Ich fuhr mit der Hand über die Hüllen, in denen einst meine Großmutter steckte und brachte sie in Bewegung. Es dauerte nicht lange und schon hingen sie wieder wie stumme Zeugen reglos auf der Stange. Ohne Großmutter weckten sie Mitleid und mich überkam eine Trauer, die sich während der Beerdigung nicht hatte einstellen wollen.
»Hat Großmutter immer Schwarz getragen, auch als du Kind warst?« Mit dem Blick blieb ich im Schrank. Erst, als ich zu lange auf die Antwort warten musste, drehte ich mich um.
»Sie war dreiundzwanzig, als mein Vater starb. Da war sie mit mir schwanger. Ich kenne sie nur in Schwarz.«
»Und kein Mann hatte danach Lust auf eine ewig trauernde Witwe!« Mit einem energischen Handschlag brachte ich die Motten-Klamotten erneut in Bewegung. »Oder hat sie meinen Großvater so geliebt, dass eine weitere Liebe gar nicht mehr möglich war?« Die Ironie in meiner Stimme war nicht zu überhören. Ich machte eine kleine Pause, quasi als Entschuldigung, was nicht nötig war, da meine Mutter keine Regung der Empörung zeigte.
»Ich weiß, sie hat ja so gut wie nie über Großvater gesprochen. Wegen des Fotos auf der Anrichte habe ich mich manchmal getraut, nach ihm zu fragen, aber irgendwann war dieser stumpf gewordene Silberrahmen einfach verschwunden.« Ich nahm einen Bügel von der Stange. Großmutters Sonntagskleid.
»Weißt du überhaupt irgendetwas über deinen Vater?«
Meine Mutter legte die Schachtel mit den Tabletten aufs Bett, die sie die ganze Zeit in ihren Händen gedreht hatte.
»Er liebte Zinnsoldaten.« Ganz leise sagte sie das, es klang fast wie ein Geständnis.
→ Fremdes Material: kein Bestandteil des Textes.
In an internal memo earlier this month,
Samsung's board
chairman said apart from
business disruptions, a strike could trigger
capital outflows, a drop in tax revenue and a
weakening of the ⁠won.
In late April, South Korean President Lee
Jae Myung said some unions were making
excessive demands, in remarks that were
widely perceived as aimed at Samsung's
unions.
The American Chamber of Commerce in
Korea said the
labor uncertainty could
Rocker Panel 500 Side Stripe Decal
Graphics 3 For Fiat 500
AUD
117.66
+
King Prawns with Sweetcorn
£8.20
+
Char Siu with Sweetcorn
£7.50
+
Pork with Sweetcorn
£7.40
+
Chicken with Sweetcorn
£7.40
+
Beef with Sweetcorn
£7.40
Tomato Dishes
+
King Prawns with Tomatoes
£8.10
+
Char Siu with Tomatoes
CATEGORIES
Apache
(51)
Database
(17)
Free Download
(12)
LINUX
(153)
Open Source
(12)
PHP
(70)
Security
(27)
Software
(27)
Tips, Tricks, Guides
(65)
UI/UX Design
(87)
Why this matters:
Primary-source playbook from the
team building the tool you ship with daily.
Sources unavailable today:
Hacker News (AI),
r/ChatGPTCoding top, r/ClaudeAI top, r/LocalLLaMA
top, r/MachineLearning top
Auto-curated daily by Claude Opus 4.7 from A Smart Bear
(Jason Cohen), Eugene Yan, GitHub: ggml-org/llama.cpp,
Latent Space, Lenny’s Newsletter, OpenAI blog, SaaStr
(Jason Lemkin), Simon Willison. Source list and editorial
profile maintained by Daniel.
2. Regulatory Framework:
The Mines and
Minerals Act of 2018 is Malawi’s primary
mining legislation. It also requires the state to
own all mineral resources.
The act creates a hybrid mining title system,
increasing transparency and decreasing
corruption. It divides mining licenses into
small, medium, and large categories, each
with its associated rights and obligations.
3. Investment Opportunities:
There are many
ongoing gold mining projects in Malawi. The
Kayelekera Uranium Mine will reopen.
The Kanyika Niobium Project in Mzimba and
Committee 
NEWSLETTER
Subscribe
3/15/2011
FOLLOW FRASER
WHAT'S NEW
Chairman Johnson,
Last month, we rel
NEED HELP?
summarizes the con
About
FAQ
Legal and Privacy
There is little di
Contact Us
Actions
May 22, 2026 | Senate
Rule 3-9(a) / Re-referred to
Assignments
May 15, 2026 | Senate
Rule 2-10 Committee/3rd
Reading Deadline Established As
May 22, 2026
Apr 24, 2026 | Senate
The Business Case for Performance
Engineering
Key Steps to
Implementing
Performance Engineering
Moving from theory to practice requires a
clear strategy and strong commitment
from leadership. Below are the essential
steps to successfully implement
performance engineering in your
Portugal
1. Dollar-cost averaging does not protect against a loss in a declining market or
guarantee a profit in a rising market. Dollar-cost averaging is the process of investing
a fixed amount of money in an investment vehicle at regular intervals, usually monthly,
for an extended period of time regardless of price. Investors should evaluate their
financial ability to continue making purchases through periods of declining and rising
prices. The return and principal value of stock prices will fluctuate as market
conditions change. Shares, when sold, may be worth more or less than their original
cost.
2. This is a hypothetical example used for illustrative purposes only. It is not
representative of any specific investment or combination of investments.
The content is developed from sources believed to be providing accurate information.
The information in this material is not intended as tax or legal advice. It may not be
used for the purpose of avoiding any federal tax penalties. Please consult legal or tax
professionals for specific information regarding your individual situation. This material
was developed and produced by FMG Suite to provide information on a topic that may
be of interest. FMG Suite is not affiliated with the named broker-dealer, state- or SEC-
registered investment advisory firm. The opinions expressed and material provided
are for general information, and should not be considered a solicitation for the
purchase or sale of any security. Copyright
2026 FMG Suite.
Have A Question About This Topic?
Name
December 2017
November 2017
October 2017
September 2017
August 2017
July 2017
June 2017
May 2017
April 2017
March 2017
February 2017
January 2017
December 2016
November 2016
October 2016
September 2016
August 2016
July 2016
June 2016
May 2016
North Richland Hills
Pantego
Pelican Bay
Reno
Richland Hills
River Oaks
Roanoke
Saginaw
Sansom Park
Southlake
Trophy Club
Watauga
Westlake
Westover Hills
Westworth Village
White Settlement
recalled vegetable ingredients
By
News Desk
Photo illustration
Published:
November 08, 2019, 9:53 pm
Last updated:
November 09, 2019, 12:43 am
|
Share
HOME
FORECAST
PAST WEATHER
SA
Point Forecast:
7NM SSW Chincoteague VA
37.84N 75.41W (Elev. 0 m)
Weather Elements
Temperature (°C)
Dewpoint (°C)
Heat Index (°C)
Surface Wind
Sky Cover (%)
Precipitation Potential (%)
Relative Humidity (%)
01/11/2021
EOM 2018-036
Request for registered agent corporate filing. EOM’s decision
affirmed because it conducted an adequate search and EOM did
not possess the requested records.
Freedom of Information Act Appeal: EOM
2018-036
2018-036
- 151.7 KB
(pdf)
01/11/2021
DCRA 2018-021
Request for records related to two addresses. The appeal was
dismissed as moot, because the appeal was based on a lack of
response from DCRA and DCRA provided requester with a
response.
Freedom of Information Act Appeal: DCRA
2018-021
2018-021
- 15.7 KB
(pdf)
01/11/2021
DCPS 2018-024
»Er liebte Zinnsoldaten!! Ist das alles? Und Großmutter? Liebte er Großmutter?«
»Das weiß ich nicht. Aber er hat ihr dieses Haus gebaut. So was macht man wohl, wenn man jemanden liebt. Er hat nur nicht lange darin wohnen können.«
»Ein Unfall, ich weiß, aber mehr auch nicht. Durfte ja keine Fragen stellen.«
»Im Wasserkraftwerk. Er war Ingenieur. Seinen Chef kannte er aus dem Krieg.«
»Großvater war im Krieg? Moment … dann muss er ja um einiges älter gewesen sein.«
»Möglicherweise.«
»Möglicherweise, möglicherweise … wie du immer alles einfach nur so hinnimmst, das macht mich wahnsinnig!«
»Ich weiß es eben nicht. Großmutter hat mir doch auch nicht viel erzählt.«
Wie ein Häufchen Elend saß meine Mutter ganz in Schwarz auf dem weißen Bettbezug und starrte auf ihre Füße.